クロンカイト追悼式、オバマの議会演説

2009年9月10日(木)

7月に亡くなったウォルター・クロンカイトのメモリアルが9日、ニューヨークのリンカン・センターで開かれた。さすが、テレビ界で、CBS社長のレスリー・ムーンヴェス氏を含め、弔辞は故人の思い出話やジョークで笑いにあふれ、和やかな雰囲気だった。
オバマ大統領とクリントン元大統領が出席。クリントン氏の話。
「1998年の人生で最も混乱していた夏(=モニカ・ルインスキーとの不倫発覚の直後)、避暑地にいたら、クロンカイトから電話がかかってきた。で、船で海に出ようじゃないか、というんだ。君とヒラリーとチェルシー、と僕で、ただ海に出る。クロンカイトと一緒だということで、パパラッチされるかもしれないけどね、と(笑)。彼がそんなことする必要はないのに、彼は、本当に、いい人だった」
ウィントン・マルサリスが、楽隊を率いて、ニュー・オーリンズ式の葬送ジャズを会場を練り歩きながら演奏した。かっこいいメモリアルだった。

きょうのオバマ  ↓

クロンカイトのメモリアルが終わってから、午後8時から、上下院合同本会議で医療保険制度改革についての演説。10日ニューヨーク・タイムズによると、大統領にとって、これほどインパクトのある現場というのはほかにないそうだ。だから、執務室からのテレビ中継ではなく、合同本会議にした。
http://www.whitehouse.gov/the_press_office/Remarks-by-the-President-to-a-Joint-Session-of-Congress-on-Health-Care/(演説全文)

オバマ陣営から来たメールで、演説をみる集会に登録。5番街のバー、Dewey’sに行った。1階、2階ともに立錐の余地もないほど混雑。
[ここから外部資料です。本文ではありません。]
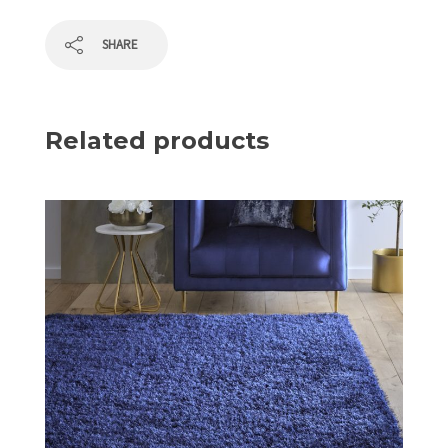
SHARE
Related products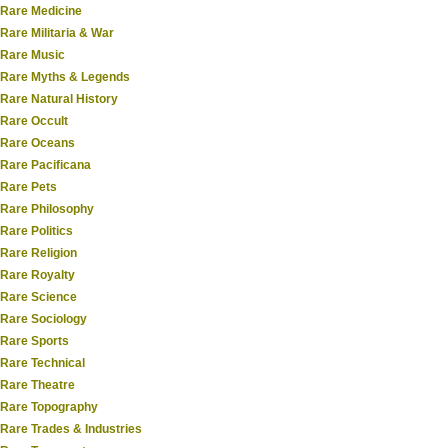
Rare Medicine
Rare Militaria & War
Rare Music
Rare Myths & Legends
Rare Natural History
Rare Occult
Rare Oceans
Rare Pacificana
Rare Pets
Rare Philosophy
Rare Politics
Rare Religion
Rare Royalty
Rare Science
Rare Sociology
Rare Sports
Rare Technical
Rare Theatre
Rare Topography
Rare Trades & Industries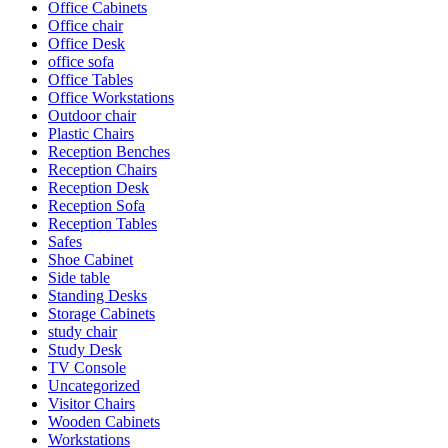
Office Cabinets
Office chair
Office Desk
office sofa
Office Tables
Office Workstations
Outdoor chair
Plastic Chairs
Reception Benches
Reception Chairs
Reception Desk
Reception Sofa
Reception Tables
Safes
Shoe Cabinet
Side table
Standing Desks
Storage Cabinets
study chair
Study Desk
TV Console
Uncategorized
Visitor Chairs
Wooden Cabinets
Workstations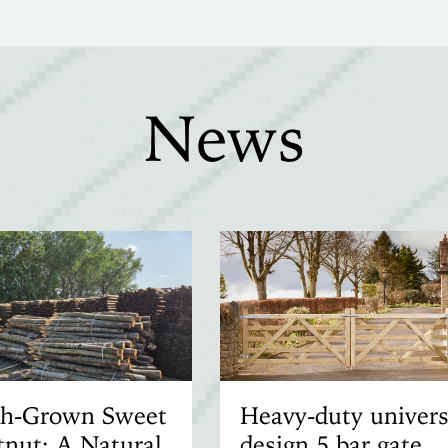
News
ish-Grown Sweet
Heavy-duty univers
nut: A Natural
design 5 bar gate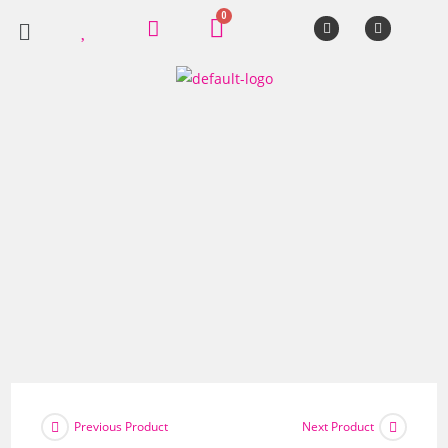
Previous Product
Next Product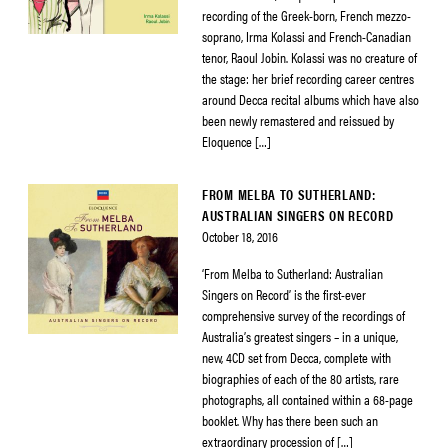
recording of the Greek-born, French mezzo-
soprano, Irma Kolassi and French-Canadian
tenor, Raoul Jobin. Kolassi was no creature of
the stage: her brief recording career centres
around Decca recital albums which have also
been newly remastered and reissued by
Eloquence […]
FROM MELBA TO SUTHERLAND:
AUSTRALIAN SINGERS ON RECORD
October 18, 2016
‘From Melba to Sutherland: Australian
Singers on Record’ is the first-ever
comprehensive survey of the recordings of
Australia’s greatest singers – in a unique,
new, 4CD set from Decca, complete with
biographies of each of the 80 artists, rare
photographs, all contained within a 68-page
booklet. Why has there been such an
extraordinary procession of […]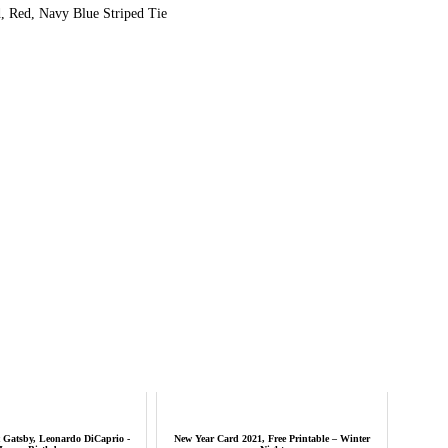
, Red, Navy Blue Striped Tie
 Gatsby, Leonardo DiCaprio -
New Year Card 2021, Free Printable – Winter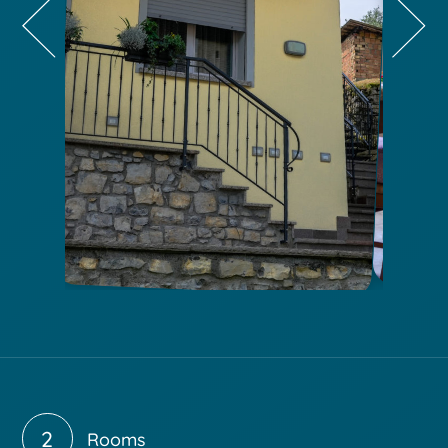
2
Rooms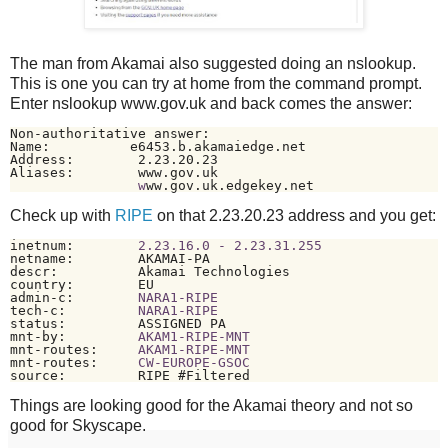
The man from Akamai also suggested doing an nslookup.
This is one you can try at home from the command prompt.
Enter nslookup www.gov.uk and back comes the answer:
Non-authoritative answer:

Name:          e6453.b.akamaiedge.net

Address:        2.23.20.23

Aliases:        www.gov.uk

w
ww.gov.uk.edgekey.net
Check up with
RIPE
on that 2.23.20.23 address and you get:
inetnum:        
2.23.16.0 - 2.23.31.255
netname:        AKAMAI-PA

descr:          Akamai Technologies

country:        EU

admin-c:        
NARA1-RIPE
tech-c:         
NARA1-RIPE
status:         ASSIGNED PA

mnt-by:         
AKAM1-RIPE-MNT
mnt-routes:     
AKAM1-RIPE-MNT
mnt-routes:     
CW-EUROPE-GSOC
source:         RIPE #Filtered
Things are looking good for the Akamai theory and not so
good for Skyscape.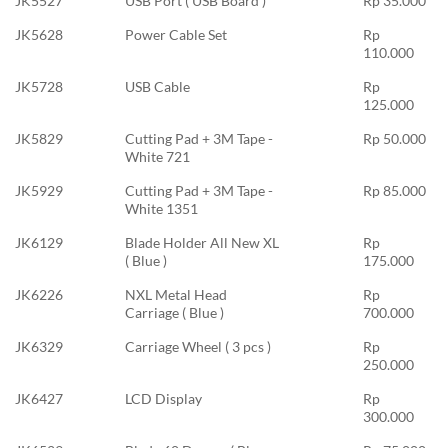
JK5527
USB Port ( USB Board )
Rp 35.000
JK5628
Power Cable Set
Rp
110.000
JK5728
USB Cable
Rp
125.000
JK5829
Cutting Pad + 3M Tape -
Rp 50.000
White 721
JK5929
Cutting Pad + 3M Tape -
Rp 85.000
White 1351
JK6129
Blade Holder All New XL
Rp
( Blue )
175.000
JK6226
NXL Metal Head
Rp
Carriage ( Blue )
700.000
JK6329
Carriage Wheel ( 3 pcs )
Rp
250.000
JK6427
LCD Display
Rp
300.000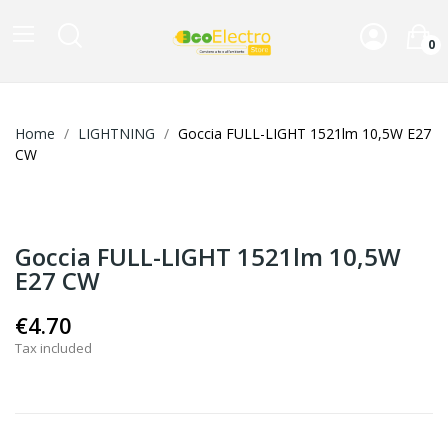
0
Home
LIGHTNING
Goccia FULL-LIGHT 1521lm 10,5W E27
CW
Goccia FULL-LIGHT 1521lm 10,5W
E27 CW
€4.70
Tax included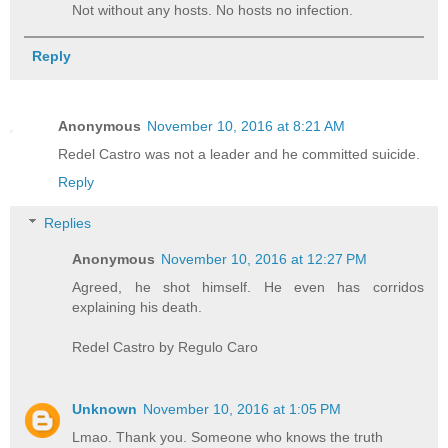
Not without any hosts. No hosts no infection.
Reply
Anonymous
November 10, 2016 at 8:21 AM
Redel Castro was not a leader and he committed suicide.
Reply
Replies
Anonymous
November 10, 2016 at 12:27 PM
Agreed, he shot himself. He even has corridos
explaining his death.
Redel Castro by Regulo Caro
Unknown
November 10, 2016 at 1:05 PM
Lmao. Thank you. Someone who knows the truth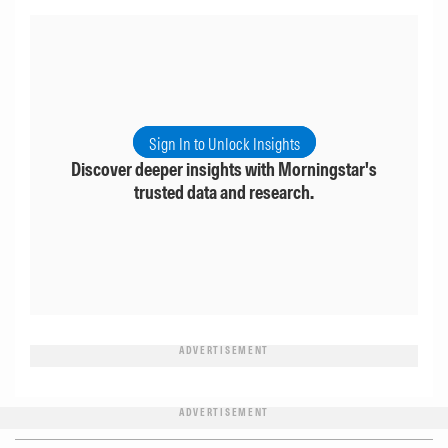
Sign In to Unlock Insights
Discover deeper insights with Morningstar's
trusted data and research.
ADVERTISEMENT
ADVERTISEMENT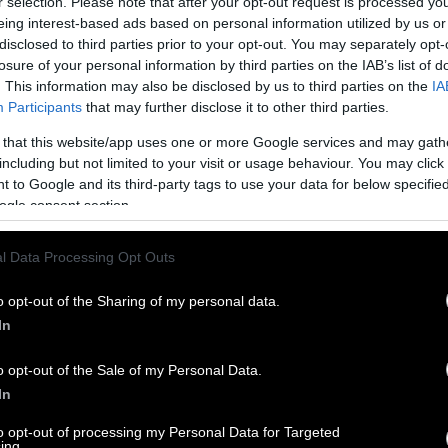
r selection. Please note that after your opt-out request is processed y
eing interest-based ads based on personal information utilized by us or
disclosed to third parties prior to your opt-out. You may separately opt-
losure of your personal information by third parties on the IAB’s list of
. This information may also be disclosed by us to third parties on the
IA
Participants
that may further disclose it to other third parties.
 that this website/app uses one or more Google services and may gath
including but not limited to your visit or usage behaviour. You may click 
 to Google and its third-party tags to use your data for below specifi
ogle consent section.
l Data Processing Opt Outs
o opt-out of the Sharing of my personal data.
In
o opt-out of the Sale of my Personal Data.
In
to opt-out of processing my Personal Data for Targeted
ing.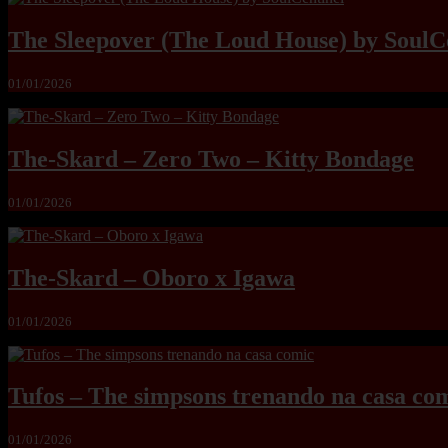
The Sleepover (The Loud House) by SoulC
01/01/2026
The-Skard – Zero Two – Kitty Bondage
01/01/2026
The-Skard – Oboro x Igawa
01/01/2026
Tufos – The simpsons trenando na casa co
01/01/2026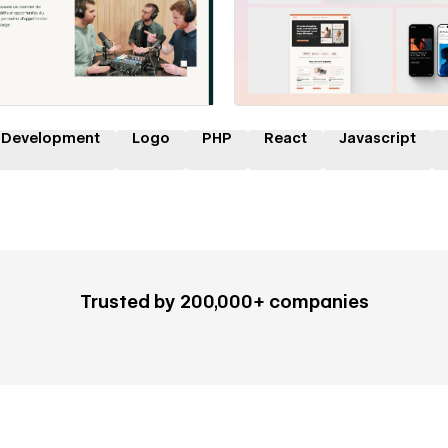
 a Certified Partner
Hire a Certified Part
 Development
Logo
PHP
React
Javascript
Trusted by 200,000+ companies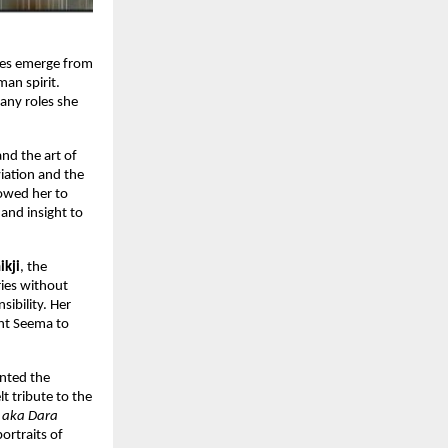
ories emerge from
man spirit.
many roles she
and the art of
viation and the
lowed her to
and insight to
ikji
, the
ies without
ibility. Her
ght Seema to
ented the
t tribute to the
 aka Dara
ortraits of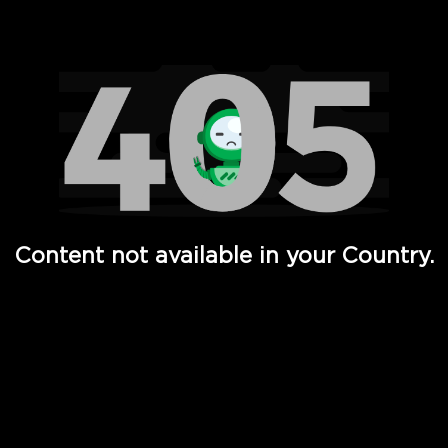
Watch TV Shows, Movies, Web Series, Live News & TV in
Content not available in your Country.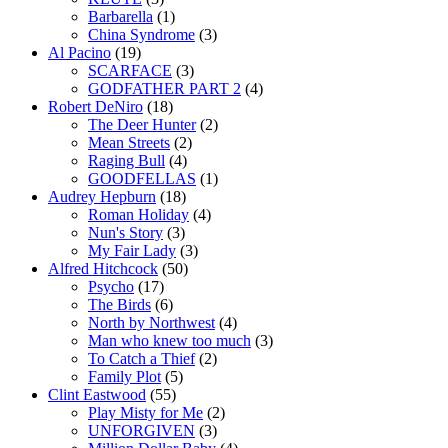
Barbarella
(1)
China Syndrome
(3)
Al Pacino
(19)
SCARFACE
(3)
GODFATHER PART 2
(4)
Robert DeNiro
(18)
The Deer Hunter
(2)
Mean Streets
(2)
Raging Bull
(4)
GOODFELLAS
(1)
Audrey Hepburn
(18)
Roman Holiday
(4)
Nun's Story
(3)
My Fair Lady
(3)
Alfred Hitchcock
(50)
Psycho
(17)
The Birds
(6)
North by Northwest
(4)
Man who knew too much
(3)
To Catch a Thief
(2)
Family Plot
(5)
Clint Eastwood
(55)
Play Misty for Me
(2)
UNFORGIVEN
(3)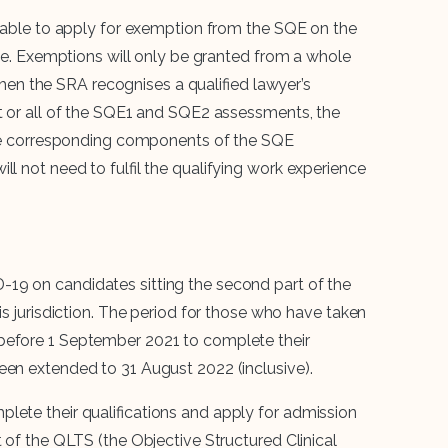
be able to apply for exemption from the SQE on the
ence. Exemptions will only be granted from a whole
n the SRA recognises a qualified lawyer’s
rt or all of the SQE1 and SQE2 assessments, the
t the corresponding components of the SQE
ll not need to fulfil the qualifying work experience
-19 on candidates sitting the second part of the
is jurisdiction. The period for those who have taken
before 1 September 2021 to complete their
een extended to 31 August 2022 (inclusive).
lete their qualifications and apply for admission
t of the QLTS (the Objective Structured Clinical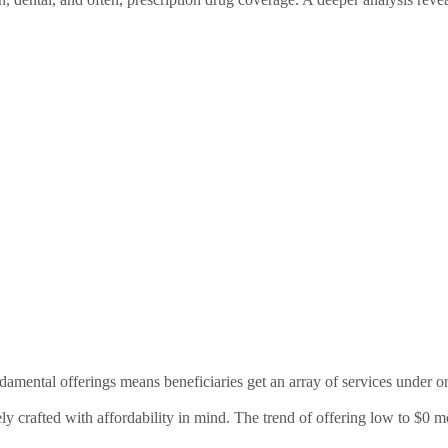
damental offerings means beneficiaries get an array of services under o
ly crafted with affordability in mind. The trend of offering low to $0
しかし、演説が始まると静まり返った。

http://www.nytimes.com/2009/09/10/us/politics/10obama.html(10日ニューヨーク・タイムズ)
共和党に対して歩み寄りができるというのをにじませつつ、さらに法案を具体的に説明。保守派が流したデマは全面否定、と計算されつくした演説だった。政権にとって風向きは必ずしもよくないが、去年の大統領選でもやったように、演説で風向きを変えることができるかもしれない、という分析。

演説中にサウス・カロライナ州のウィルソン下院議員が「うそつけ!(You lie!)」と怒鳴り、1時間後に謝罪声明をする始末となった。「大統領に対して、尊敬の念を欠いている」(マケイン議員)と、内輪からも批判が出た。
ちなみに、ペロシ院内総務、ヒラリー・クリントン国務長官二人のスーツと、オバマのネクタイが真っ赤(fire-engine red=消防車の赤)だった。気合を入れるときは、やはり赤らしい。